Ubiquitin Proteasome System In Neurons is an important component in the neurobiology of neurodegenerative diseases. This page provides detailed information about its structure, function, and role in disease processes.
The ubiquitin-proteasome system (UPS) is the primary pathway for targeted protein degradation in neurons. Its dysfunction is central to many neurodegenerative diseases.
Components:
| Linkage | Function |
|---|---|
| K48 | Proteasomal degradation (poly-Ub) |
| K63 | Autophagy, signaling, endocytosis |
| K27 | Aggresome targeting |
| K29 | Lysosomal degradation |
| Linear (M1) | NF-κB signaling |
The study of Ubiquitin Proteasome System In Neurons has evolved significantly over the past decades. Research in this area has revealed important insights into the underlying mechanisms of neurodegeneration and continues to drive therapeutic development.
Historical context and key discoveries in this field have shaped our current understanding and will continue to guide future research directions.

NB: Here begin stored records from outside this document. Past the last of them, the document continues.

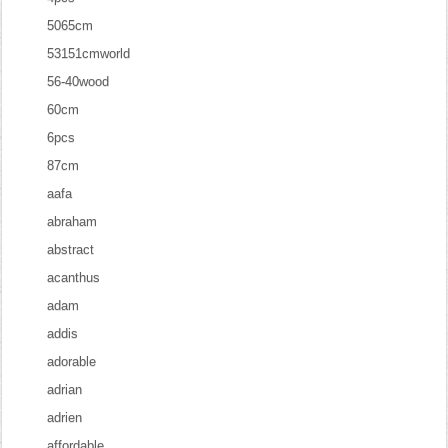
5065cm
53151cmworld
56-40wood
60cm
6pcs
87cm
aafa
abraham
abstract
acanthus
adam
addis
adorable
adrian
adrien
affordable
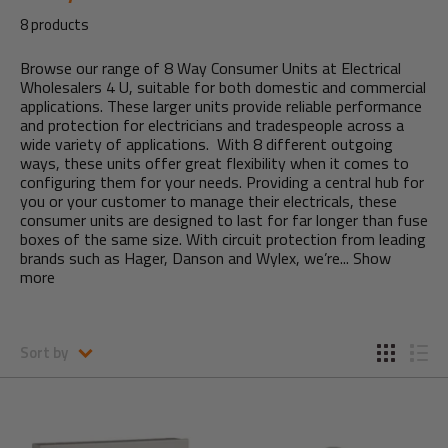
8 products
Browse our range of 8 Way Consumer Units at Electrical
Wholesalers 4 U, suitable for both domestic and commercial
applications. These larger units provide reliable performance
and protection for electricians and tradespeople across a
wide variety of applications. With 8 different outgoing
ways, these units offer great flexibility when it comes to
configuring them for your needs. Providing a central hub for
you or your customer to manage their electricals, these
consumer units are designed to last for far longer than fuse
boxes of the same size. With circuit protection from leading
brands such as Hager, Danson and Wylex, we’re...
Show
more
Sort by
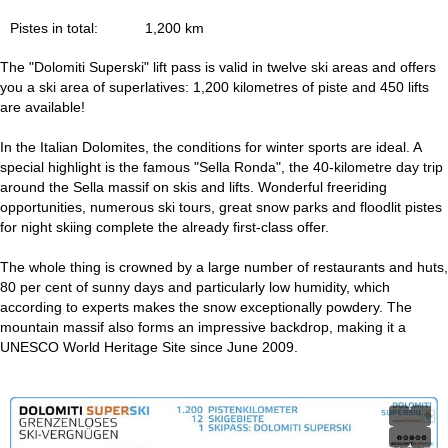
Pistes in total:
1,200 km
The "Dolomiti Superski" lift pass is valid in twelve ski areas and offers
you a ski area of superlatives: 1,200 kilometres of piste and 450 lifts
are available!
In the Italian Dolomites, the conditions for winter sports are ideal. A
special highlight is the famous "Sella Ronda", the 40-kilometre day trip
around the Sella massif on skis and lifts. Wonderful freeriding
opportunities, numerous ski tours, great snow parks and floodlit pistes
for night skiing complete the already first-class offer.
The whole thing is crowned by a large number of restaurants and huts,
80 per cent of sunny days and particularly low humidity, which
according to experts makes the snow exceptionally powdery. The
mountain massif also forms an impressive backdrop, making it a
UNESCO World Heritage Site since June 2009.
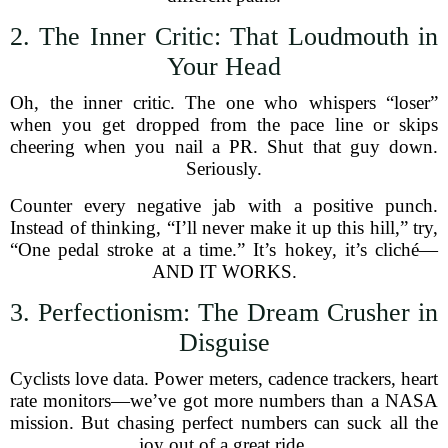
2. The Inner Critic: That Loudmouth in
Your Head
Oh, the inner critic. The one who whispers “loser”
when you get dropped from the pace line or skips
cheering when you nail a PR. Shut that guy down.
Seriously.
Counter every negative jab with a positive punch.
Instead of thinking, “I’ll never make it up this hill,” try,
“One pedal stroke at a time.” It’s hokey, it’s cliché—
AND IT WORKS.
3. Perfectionism: The Dream Crusher in
Disguise
Cyclists love data. Power meters, cadence trackers, heart
rate monitors—we’ve got more numbers than a NASA
mission. But chasing perfect numbers can suck all the
joy out of a great ride.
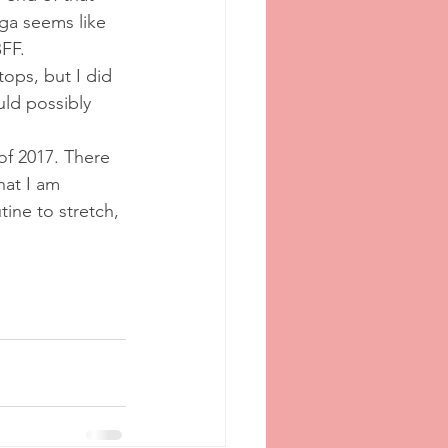
ga seems like 
FF.
ntops, but I did 
uld possibly 
 of 2017. There 
hat I am 
tine to stretch, 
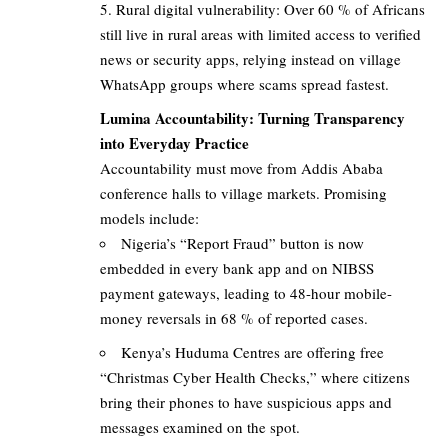
Rural digital vulnerability: Over 60 % of Africans
still live in rural areas with limited access to verified
news or security apps, relying instead on village
WhatsApp groups where scams spread fastest.
Lumina Accountability: Turning Transparency
into Everyday Practice
Accountability must move from Addis Ababa
conference halls to village markets. Promising
models include:
Nigeria’s “Report Fraud” button is now
embedded in every bank app and on NIBSS
payment gateways, leading to 48-hour mobile-
money reversals in 68 % of reported cases.
Kenya’s Huduma Centres are offering free
“Christmas Cyber Health Checks,” where citizens
bring their phones to have suspicious apps and
messages examined on the spot.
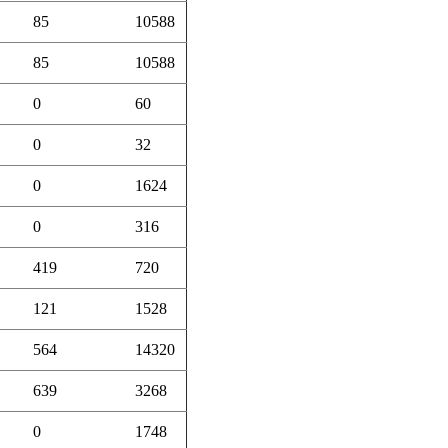
85
10588
85
10588
0
60
0
32
0
1624
0
316
419
720
121
1528
564
14320
639
3268
0
1748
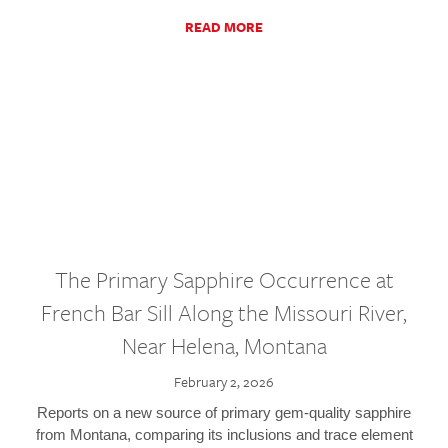
READ MORE
The Primary Sapphire Occurrence at
French Bar Sill Along the Missouri River,
Near Helena, Montana
February 2, 2026
Reports on a new source of primary gem-quality sapphire
from Montana, comparing its inclusions and trace element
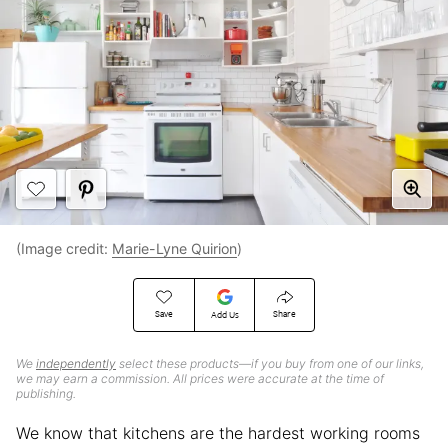
(Image credit:
Marie-Lyne Quirion
)
Save
Share
Add Us
We
independently
select these products—if you buy from one of our links,
we may earn a commission. All prices were accurate at the time of
publishing.
We know that kitchens are the hardest working rooms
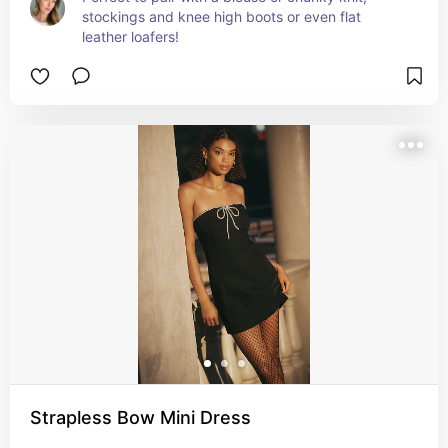
stockings and knee high boots or even flat 
leather loafers!
Strapless Bow Mini Dress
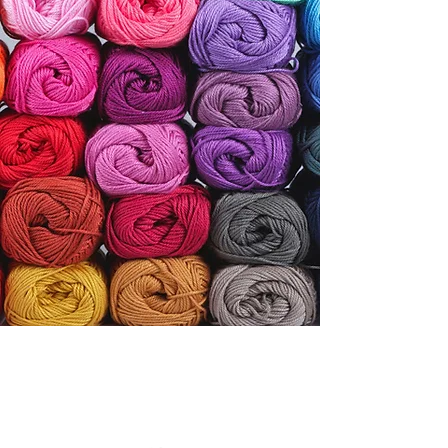
Knit, Stitch, and Craft
with Friends and Fiber.
Contact
SOME OF OUR
FAVORITE BRANDS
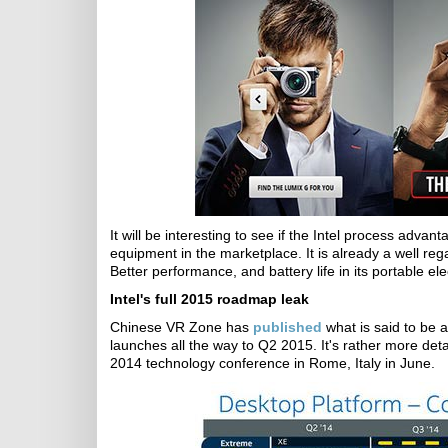
It will be interesting to see if the Intel process adva
equipment in the marketplace. It is already a well r
Better performance, and battery life in its portable ele
Intel's full 2015 roadmap leak
Chinese VR Zone has
published
what is said to be 
launches all the way to Q2 2015. It's rather more det
2014 technology conference in Rome, Italy in June.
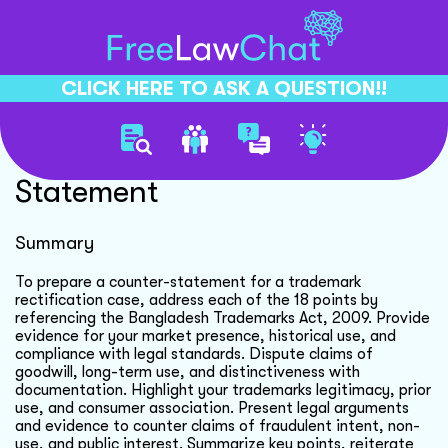
CLICK HERE TO ASK A QUESTION!!
Trademark Dispute Counter
Statement
Summary
To prepare a counter-statement for a trademark
rectification case, address each of the 18 points by
referencing the Bangladesh Trademarks Act, 2009. Provide
evidence for your market presence, historical use, and
compliance with legal standards. Dispute claims of
goodwill, long-term use, and distinctiveness with
documentation. Highlight your trademarks legitimacy, prior
use, and consumer association. Present legal arguments
and evidence to counter claims of fraudulent intent, non-
use, and public interest. Summarize key points, reiterate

Hershko A, Ciechanover A. "The ubiquitin system." Annu Rev Biochem. 2022;67:425-479. DOI:10.1146/annurev.biochem.67.1.425
Glickman MH, Ciechanover A. "The ubiquitin-proteasome proteolytic pathway." Physiol Rev. 2021;82(2):373-428. DOI:10.1152/physrev.00022.2001
Tai HC, Schuman EM. "Ubiquitin, the proteasome and neuronal dysfunction." Nat Rev Neurosci. 2023;7(4):246-260. DOI:10.1038/nrn1870
Riederer BM, et al. "The ubiquitin-proteasome system in neurodegenerative diseases." Neurobiol Dis. 2022;45(1):75-81. DOI:10.1016/j.nbd.2010.08.018
Lim PJ, et al. "Ubiquitin ligases in neurodegenerative diseases." EMBO Rep. 2021;22(9):e51121. DOI:10.15252/embr.202051121
Johnston JA, et al. "Ubiquitin and neurodegeneration." Brain Res Bull. 2023;49:293-298. DOI:10.1016/s0361-9230(0200795-8
Bedford L, et al. "Ubiquitin system dysfunction in neurodegenerative diseases." J Neurochem. 2024;168(2):234-251. DOI:10.1111/jnc.15552
Ciechanover A, Kwon YT. "Degradation of misfolded proteins in neurodegenerative diseases." Exp Neurobiol. 2023;24(4):185-197.